Indeed, this is a known hazard of creative work. If you try to make it impervious to criticism, you will never finish. Creative work can always be enhanced, added to, developed…improved.

If you catch yourself wanting to make something critic proof — an impossible goal — that is a red flag that you need to set a more realistic standard. The answer to the second question (why will it be criticized?) helps you decide the standard.

Are you concerned that your report be criticized because it omits crucial information? Because it buries it where it’s hard to find? Because it is unclear? These are concerns that go to the heart of the job — communicating crucial information effectively. Your fears have led you directly to important problems to solve, and now that you have them out in the open, you can solve them.

On the other hand, are you concerned that your report will be criticized because so-and-so always nitpicks, no matter what you do? This is a side issue. It’s an unpleasant fact — but one to accept and plan for. If you expect some nitpicking, and plan for how to handle it, you can sidestep this issue.

Turning now to the third question, suppose that when you asked yourself, “what do I never want to have happen again?” your answer was, “I never want to have to write this report under time pressure again.”

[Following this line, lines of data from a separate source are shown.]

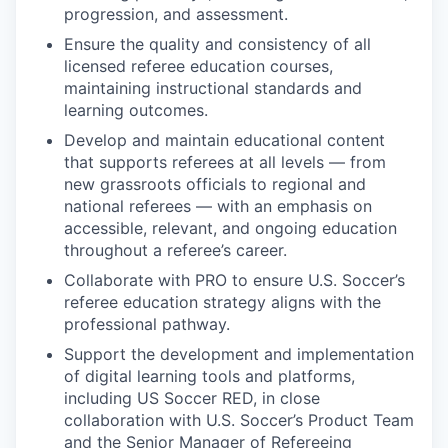
progression, and assessment.
Ensure the quality and consistency of all
licensed referee education courses,
maintaining instructional standards and
learning outcomes.
Develop and maintain educational content
that supports referees at all levels — from
new grassroots officials to regional and
national referees — with an emphasis on
accessible, relevant, and ongoing education
throughout a referee’s career.
Collaborate with PRO to ensure U.S. Soccer’s
referee education strategy aligns with the
professional pathway.
Support the development and implementation
of digital learning tools and platforms,
including US Soccer RED, in close
collaboration with U.S. Soccer’s Product Team
and the Senior Manager of Refereeing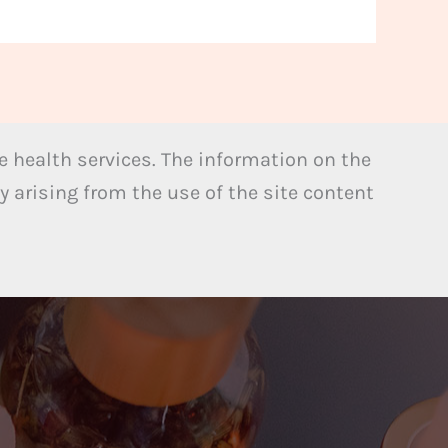
 health services. The information on the
y arising from the use of the site content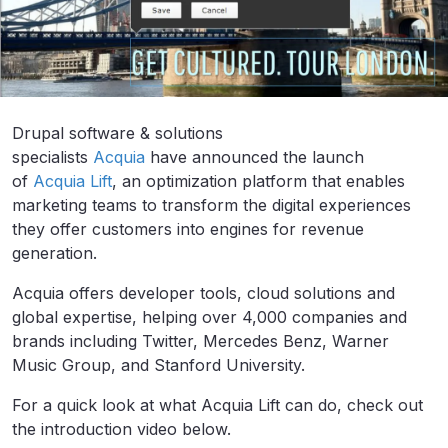
Drupal software & solutions
specialists
Acquia
have announced the launch
of
Acquia Lift
, an optimization platform that enables
marketing teams to transform the digital experiences
they offer customers into engines for revenue
generation.
Acquia offers developer tools, cloud solutions and
global expertise, helping over 4,000 companies and
brands including Twitter, Mercedes Benz, Warner
Music Group, and Stanford University.
For a quick look at what Acquia Lift can do, check out
the introduction video below.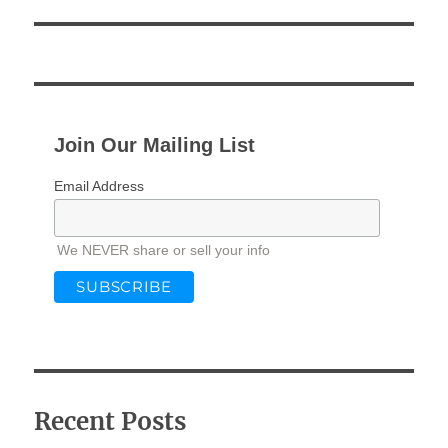
Join Our Mailing List
Email Address
We NEVER share or sell your info
Recent Posts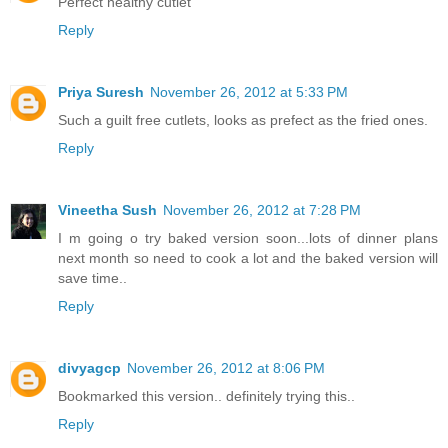
Perfect healthy cutlet
Reply
Priya Suresh
November 26, 2012 at 5:33 PM
Such a guilt free cutlets, looks as prefect as the fried ones.
Reply
Vineetha Sush
November 26, 2012 at 7:28 PM
I m going o try baked version soon...lots of dinner plans
next month so need to cook a lot and the baked version will
save time..
Reply
divyagcp
November 26, 2012 at 8:06 PM
Bookmarked this version.. definitely trying this..
Reply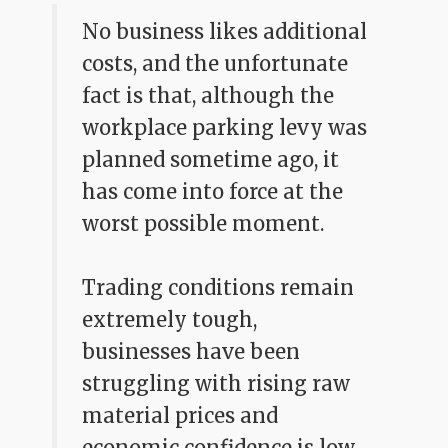
No business likes additional
costs, and the unfortunate
fact is that, although the
workplace parking levy was
planned sometime ago, it
has come into force at the
worst possible moment.
Trading conditions remain
extremely tough,
businesses have been
struggling with rising raw
material prices and
economic confidence is low.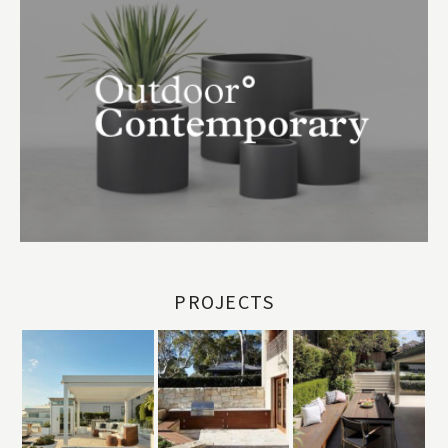
PROJECTS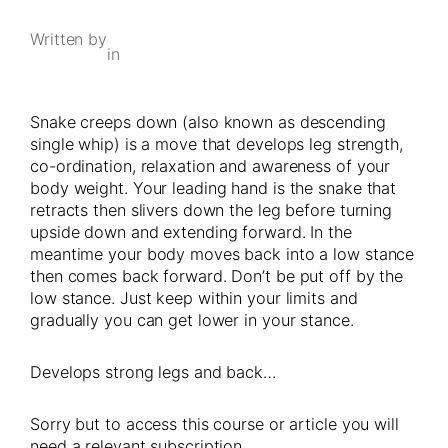
Written by
in
Snake creeps down (also known as descending
single whip) is a move that develops leg strength,
co-ordination, relaxation and awareness of your
body weight. Your leading hand is the snake that
retracts then slivers down the leg before turning
upside down and extending forward. In the
meantime your body moves back into a low stance
then comes back forward. Don’t be put off by the
low stance. Just keep within your limits and
gradually you can get lower in your stance.
Develops strong legs and back…
Sorry but to access this course or article you will
need a relevant subscription.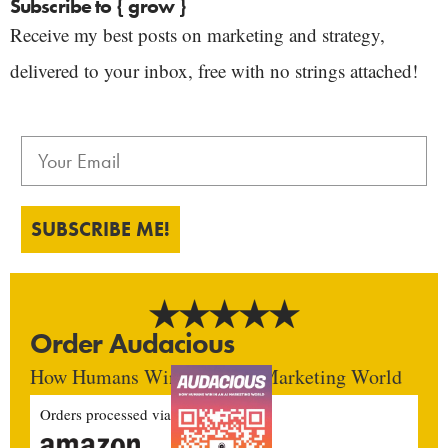
Subscribe to { grow }
Receive my best posts on marketing and strategy,
delivered to your inbox, free with no strings attached!
SUBSCRIBE ME!
Order Audacious
How Humans Win In An AI Marketing World
Orders processed via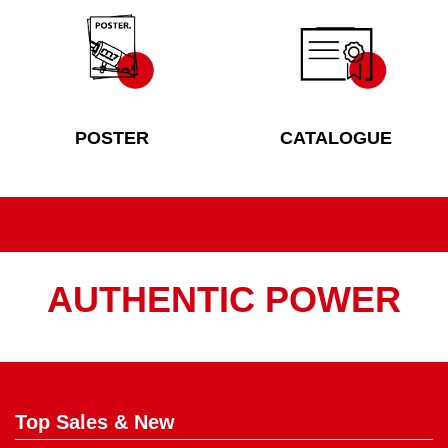
POSTER
CATALOGUE
AUTHENTIC POWER
Top Sales & New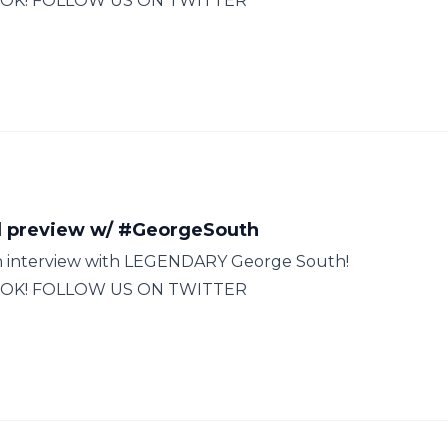
OK! FOLLOW US ON TWITTER
 preview w/ #GeorgeSouth
 an interview with LEGENDARY George South!
OK! FOLLOW US ON TWITTER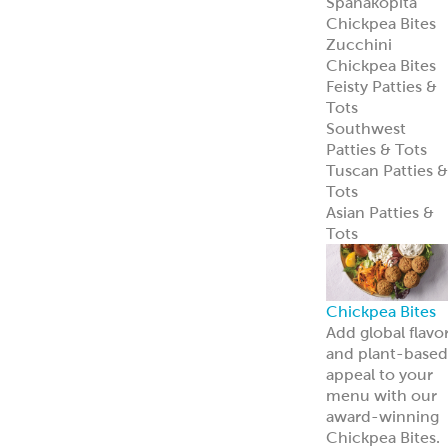
Spanakopita
Chickpea Bites
Zucchini
Chickpea Bites
Feisty Patties &
Tots
Southwest
Patties & Tots
Tuscan Patties &
Tots
Asian Patties &
Tots
Chickpea Bites
Add global flavo
and plant-based
appeal to your
menu with our
award-winning
Chickpea Bites.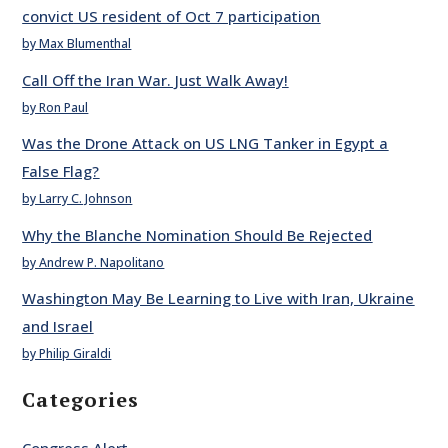
convict US resident of Oct 7 participation
by Max Blumenthal
Call Off the Iran War. Just Walk Away!
by Ron Paul
Was the Drone Attack on US LNG Tanker in Egypt a
False Flag?
by Larry C. Johnson
Why the Blanche Nomination Should Be Rejected
by Andrew P. Napolitano
Washington May Be Learning to Live with Iran, Ukraine
and Israel
by Philip Giraldi
Categories
Congress Alert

If this has happened before, all of the evidence indicates it will happen again. More to the point, when you set challenging goals, you often will need to push to get work done by a deadline. It’s probably worth getting your head around the fact that you will be faced with time pressure in the future.

Your goal is not to eliminate time pressure (which is inconsistent with having ambitious projects) but how to mitigate the difficulties you face under time pressure.

For example, keeping up on routine work when you’re not under pressure reduces the pressure when the deadline approaches. When you see this, you have stronger motivation to finish routine work in a timely way.

If you are struggling, frustrated, and/or hitting your head against the wall, you need to find a new way to look at your undertaking. Each of these questions, “What do I wish were true?” “What am I afraid of?” and “What do I never want to have happen again?” points you to a fruitful source of new information. In some cases, answering the questions will help you identify a problem to solve or a new goal to set. But often, it will reveal a fact that hadn’t occurred to you — a fact that you need to accept and factor into your plans if you want to be successful.